As my noble friend Lord Strathcarron said, this well-known memorial commemorates the 1833 Act to emancipate slaves and marks the immense contribution of British parliamentarians who campaigned for abolition, including Wilberforce, Clarkson, Thomas Fowell Buxton and others. It was commissioned by Charles Buxton MP, the son of Thomas Fowell Buxton, and designed in the neo-Gothic style by Samuel Teulon. It was completed in 1866 and originally placed in Parliament Square. It was removed from there in 1949 and reinstated in Victoria Tower Gardens in 1957, being placed carefully at an axis with St John the Evangelist church in Smith Square. It is a grade 2 listed monument both on architectural merit and because of the significance of the historical event that it marks.

The setting of the monument will undoubtedly be harmed by the proposed Holocaust memorial and learning centre. Even the planning inspector, who ultimately recommended the approval of the memorial and learning centre, accepted that there would be significant harm; however, he felt that the other benefits—having ignored the impediments of the 1900 Act—outweighed this harm.

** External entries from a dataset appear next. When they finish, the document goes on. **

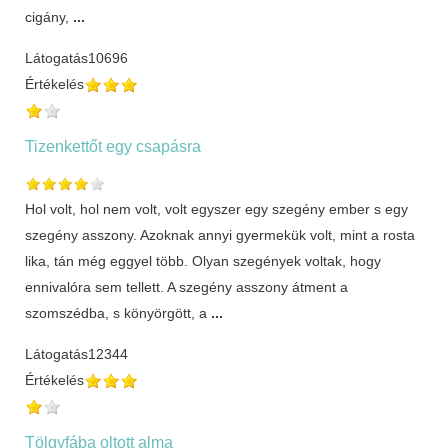
cigány,
...
Látogatás
10696
Értékelés
Tizenkettőt egy csapásra
Hol volt, hol nem volt, volt egyszer egy szegény ember s egy
szegény asszony. Azoknak annyi gyermekük volt, mint a rosta
lika, tán még eggyel több. Olyan szegények voltak, hogy
ennivalóra sem tellett. A szegény asszony átment a
szomszédba, s könyörgött, a
...
Látogatás
12344
Értékelés
Tölgyfába oltott alma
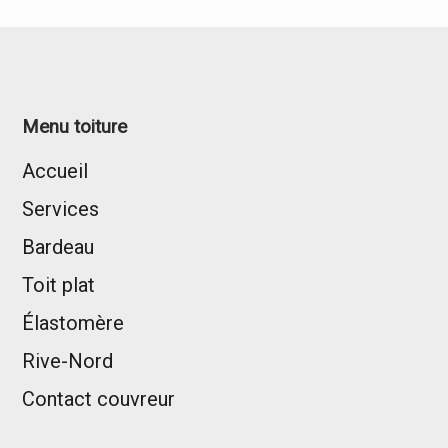
Menu toiture
Accueil
Services
Bardeau
Toit plat
Élastomère
Rive-Nord
Contact couvreur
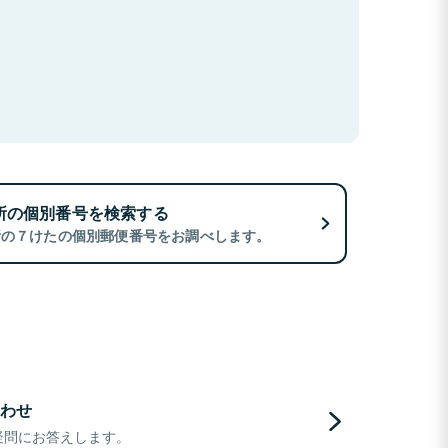
所の個別番号を検索する
所の７けたの個別郵便番号をお調べします。
わせ
疑問にお答えします。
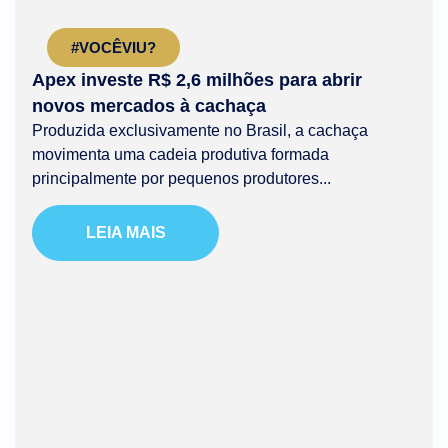
#VOCÊVIU?
Apex investe R$ 2,6 milhões para abrir
novos mercados à cachaça
Produzida exclusivamente no Brasil, a cachaça
movimenta uma cadeia produtiva formada
principalmente por pequenos produtores...
LEIA MAIS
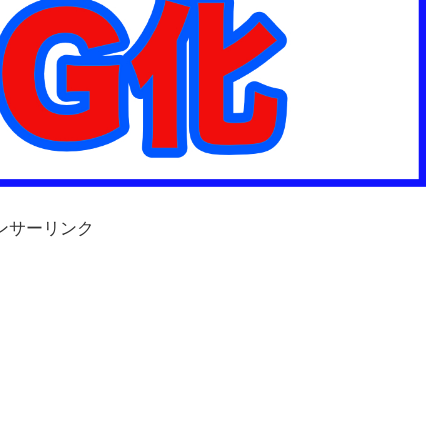
ンサーリンク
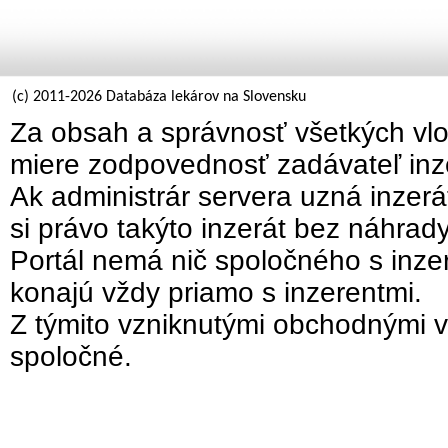
(c) 2011-2026 Databáza lekárov na Slovensku
Za obsah a správnosť všetkých vlo
miere zodpovednosť zadávateľ inz
Ak administrár servera uzná inzer
si právo takýto inzerát bez náhrad
Portál nemá nič spoločného s inzer
konajú vždy priamo s inzerentmi.
Z týmito vzniknutými obchodnými v
spoločné.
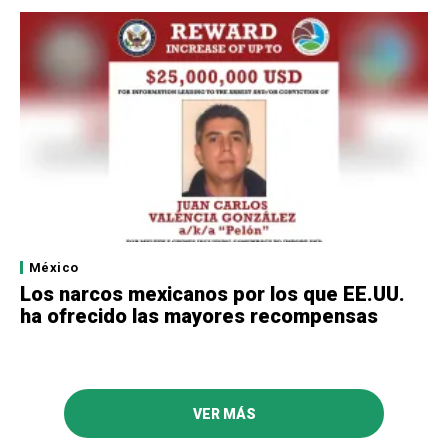
México
Los narcos mexicanos por los que EE.UU.
ha ofrecido las mayores recompensas
VER MÁS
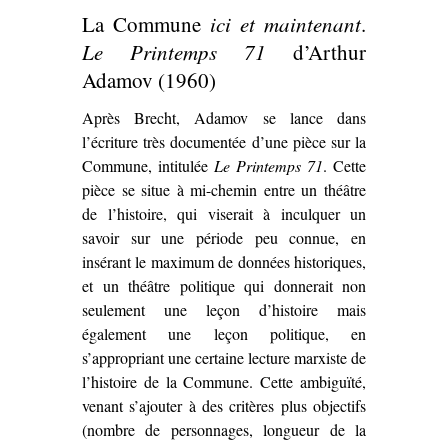
La Commune
ici et maintenant
.
Le Printemps 71
d’Arthur
Adamov (1960)
Après Brecht, Adamov se lance dans
l’écriture très documentée d’une pièce sur la
Commune, intitulée
Le Printemps 71
. Cette
pièce se situe à mi-chemin entre un théâtre
de l’histoire, qui viserait à inculquer un
savoir sur une période peu connue, en
insérant le maximum de données historiques,
et un théâtre politique qui donnerait non
seulement une leçon d’histoire mais
également une leçon politique, en
s’appropriant une certaine lecture marxiste de
l’histoire de la Commune. Cette ambiguïté,
venant s’ajouter à des critères plus objectifs
(nombre de personnages, longueur de la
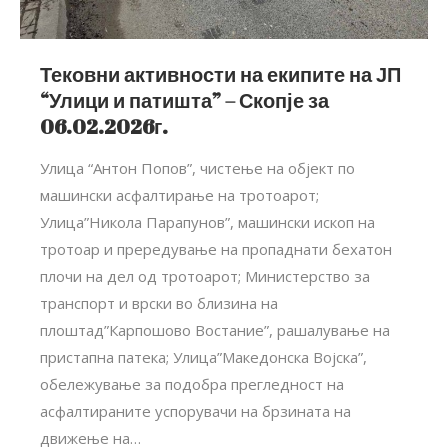
Тековни активности на екипите на ЈП
“Улици и патишта” – Скопје за
06.02.2026г.
Улица “Антон Попов”, чистење на објект по
машински aсфалтирање на тротоарот;
Улица”Никола Парапунов”, машински ископ на
тротоар и прередување на пропаднати бехатон
плочи на дел од тротоарот; Министерство за
транспорт и врски во близина на
плоштад”Карпошово Востание”, рашалување на
пристапна патека; Улица”Македонска Војска”,
обележување за подобра прегледност на
асфалтираните успорувачи на брзината на
движење на…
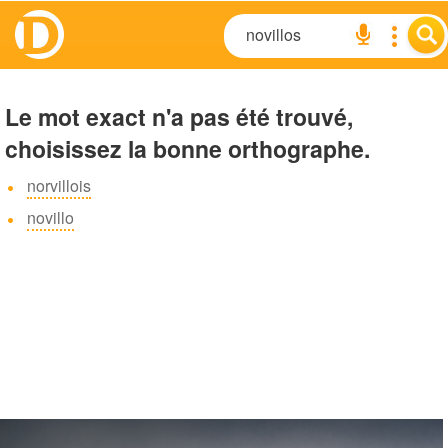
Le mot exact n'a pas été trouvé,
choisissez la bonne orthographe.
norvillois
novillo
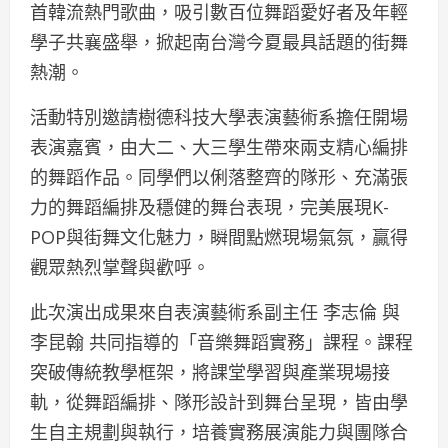
首韓流熱門歌曲，吸引數百位舞蹈愛好者及年輕
學子共襄盛舉，掀起南台灣今夏最具話題的街舞
熱潮。
活動特別邀請樹德科技大學表演藝術系擔任開場
表演嘉賓，由大二、大三學生帶來兩支精心編排
的舞蹈作品。同學們以俐落整齊的隊形、充滿張
力的舞蹈編排及穩健的舞台表現，完美展現K-
POP與街舞文化魅力，瞬間點燃現場氣氛，贏得
觀眾熱烈掌聲與歡呼。
此次演出成果來自表演藝術系副主任 李志倫 與
李昆翰 共同指導的「音樂舞蹈實務」課程。課程
突破傳統教學框架，將課堂學習與產業現場接
軌，從舞蹈編排、隊形設計到舞台呈現，皆由學
生自主規劃與執行，培養實務展演能力與團隊合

Like my noble friend Lord Strathcarron, I am grateful to the architect member of the London Historic Parks and Gardens Trust who has measured the distance between the memorial and the riverside as approximately 5 metres. If the proposals for the Holocaust memorial go forward, the Buxton memorial will be just 2 metres away from the courtyard drop. Those proposals include the suggestion for a stone bench around that 2-metre edge of the memorial. Were this to occur, it would create a pinch point, with the remaining crowds walking along the riverside. I suggest that that is quite unacceptable. The Buxton memorial is a vital part of British history and it should not be infringed upon or sidelined.

I stress that this is not a matter of prioritising a monument to the abolition of slavery over the extermination of 6 million Jews. We on this side of the argument all say that there should be an appropriately sized and relevant monument to the Holocaust in Victoria Tower Gardens. We reject the grotesque, oversized Adjaye fins as not suitable for this space. These giant fins would overwhelm the Buxton memorial; any poky little path between it and the fins or the learning centre should be at least 8 metres wide, so that the memorial can be properly seen from a reasonable distance.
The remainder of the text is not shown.